Revenues from the tax have also been boosted by the likes of international banks such as Goldman Sachs and JP Morgan which have significant UK workforces.

Mr Darling added that the Government will get back the money spent on bailing out RBS, Lloyds Banking Group and Northern Rock.

He said: "We will sell our shares in RBS, Lloyds and Northern Rock in a way that maximises returns to the taxpayer."

"We intend to get taxpayers' money back," he added.

The banking sector is meanwhile facing a further global tax, which is being worked on at an international level.

Mr Darling called for the levy to be brought forward quickly to address the mammoth amounts of public cash pumped into the sector around the world, while he also urged international reforms on the amount of capital reserves held by banks to prevent future bail- outs.

"We cannot continue with a situation where the banks are rewarded for taking excessive risk and the taxpayer foots the bill," said Mr Darling.

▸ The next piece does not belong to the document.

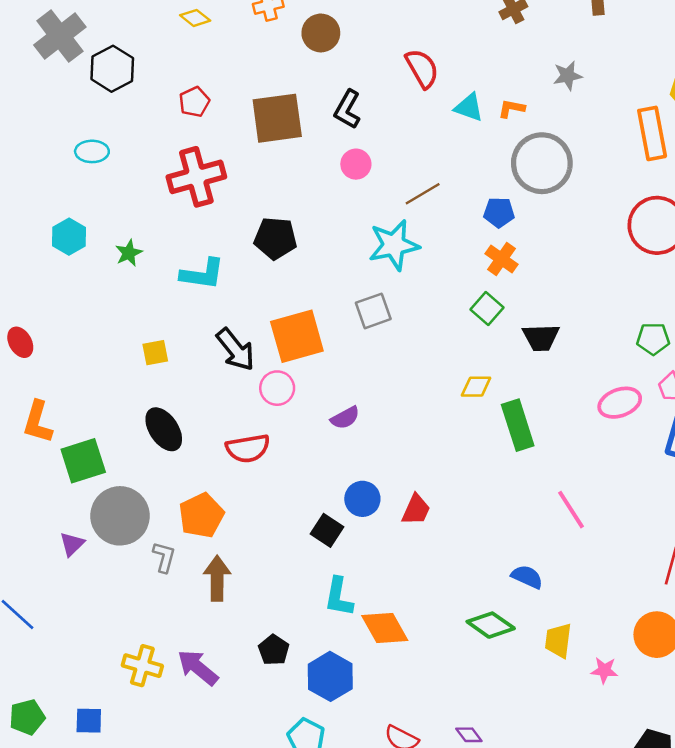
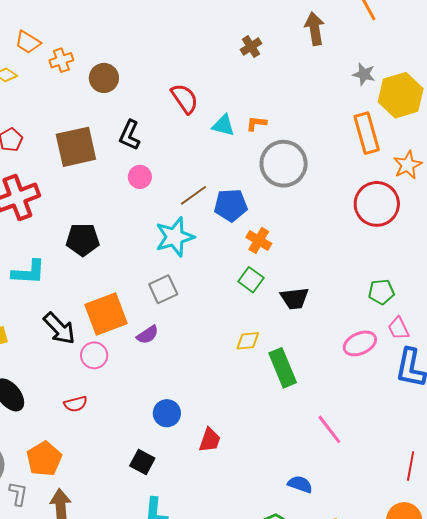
gray star: (568, 76) -> (364, 74), moved, turned 30
blue pentagon: (499, 212) -> (231, 205), moved, size x1.4
purple semicircle: (345, 418) -> (148, 335), moved
red semicircle: (248, 448) -> (76, 404), size x0.7
blue circle: (362, 499) -> (167, 413), moved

But any bank tax must be done on a co-ordinated international basis to prevent the UK's financial centre being disadvantaged, he stressed.

"Going it alone, as someone suggested, would cost thousands of jobs, not just in London, but also the whole country," warned Mr Darling.

However, he made it clear that penalties must not cripple the sector and its competitiveness: "There can be no return to business as usual for the banks. But we also must remember that their success is vital not just for the global economy but for Britain's future."